ゴクラクハゼ

(ハゼ科 ヨシノボリ属)

Rhinogobius giurinus (Rutter, 1897)

ゴクラクハゼ(相模川)

ゴクラクハゼ

オリンパスE-1 ZD50/2マクロ f16 1/125 Z-220(フル)+D-180(フル) 撮影距離30cm

相模川 7月 水深50cm

 河口部の止水域の砂泥底にいます。夏期にはマハゼの幼魚が河川に入ってきますが、これと同所的に存在します。両者は遠目ではよく似ていますが、こちらの方が警戒心は薄く、撮影は容易です。

 一見地味に見えますが、体側に美しい青い斑点があります。

ゴクラクハゼ(長良川

ゴクラクハゼの婚姻遊泳?

オリンパスE-3 ZD35/3.5マクロ f8 1/125 Z-240×2(TTL)

長良川 6月 水深50cm

 夏になると、普段は地味なゴクラクハゼの雄には、美しい婚姻色が現れます。聖衆来迎図(極楽浄土から阿弥陀如来がお迎えに来る様子を表現した図)のようです。
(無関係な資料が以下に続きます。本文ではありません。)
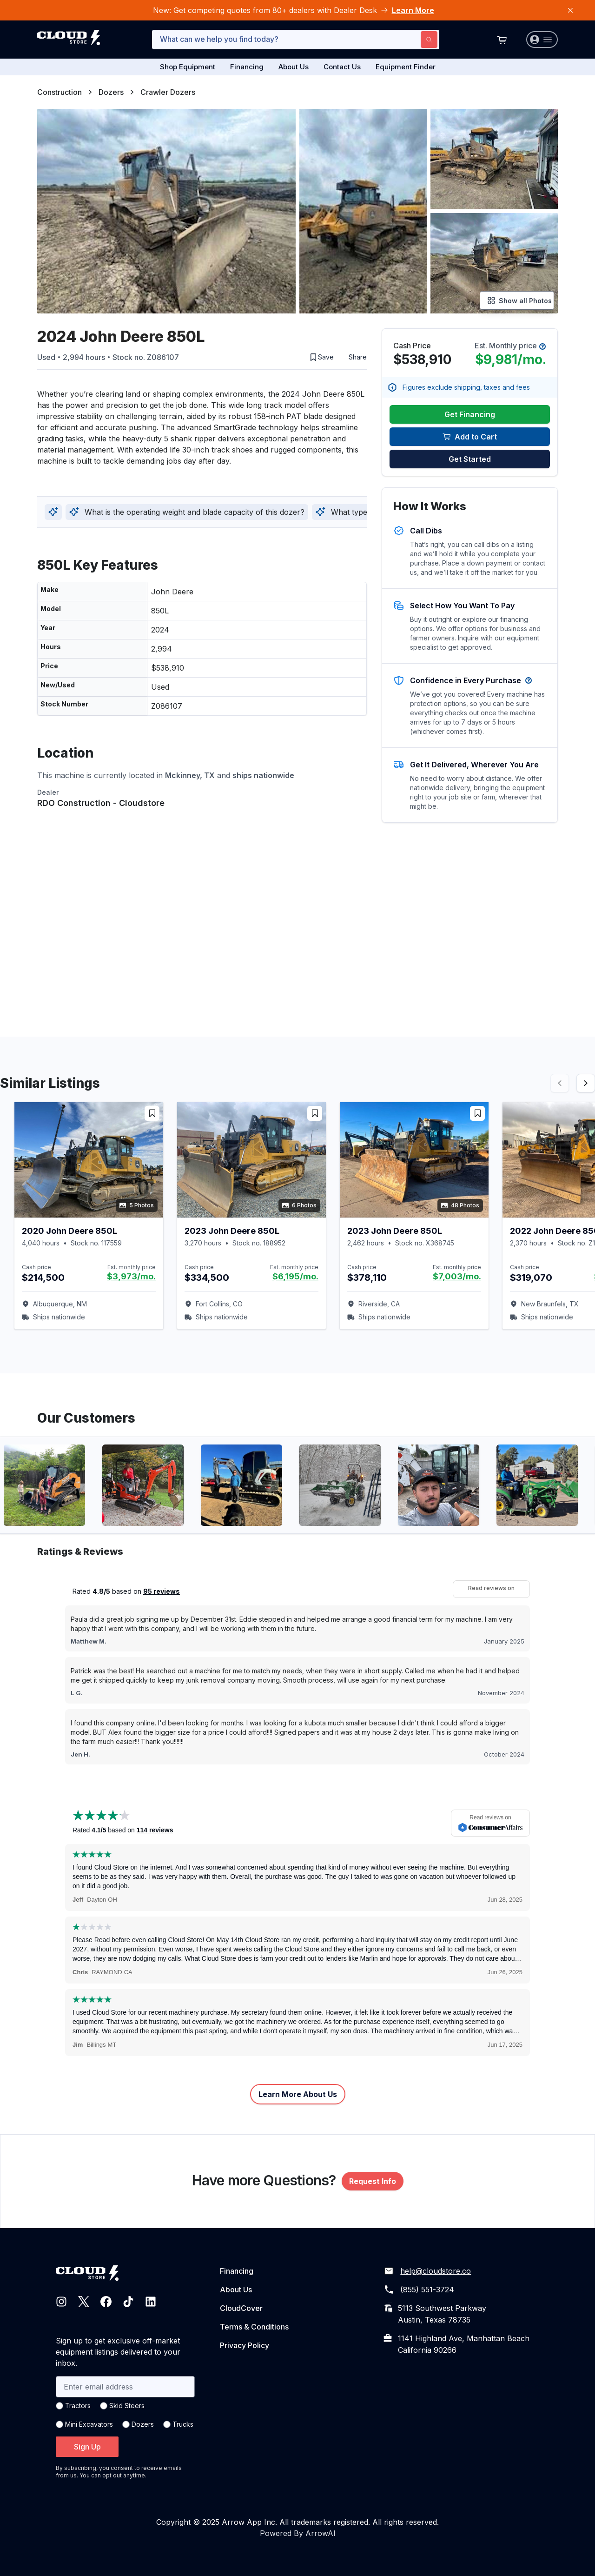 This screenshot has width=595, height=2576. I want to click on Get Financing, so click(469, 414).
 川岸に近い緩流部で、2匹が半身ほど前後にずれた状態で一糸乱れず延々と並行遊泳するのを観察しました。当初は雄どうしの闘争なのかと思っていましたが、よく見ると半身遅れている1匹は雌です。この遊泳は素早く、かつ広範囲(少なくとも3m四方)に渡ります。後を追うのですが、見失ってしまい、この後どうなったのか不明です。本種は普段はあまり活動的とは言えないので、この行動にはかなりギャップを感じます。

 1年後、同じ場所で全く同じ行動を確認しました(このときも見失いました)。この行動は婚姻に関連する儀式的な遊泳と思われます。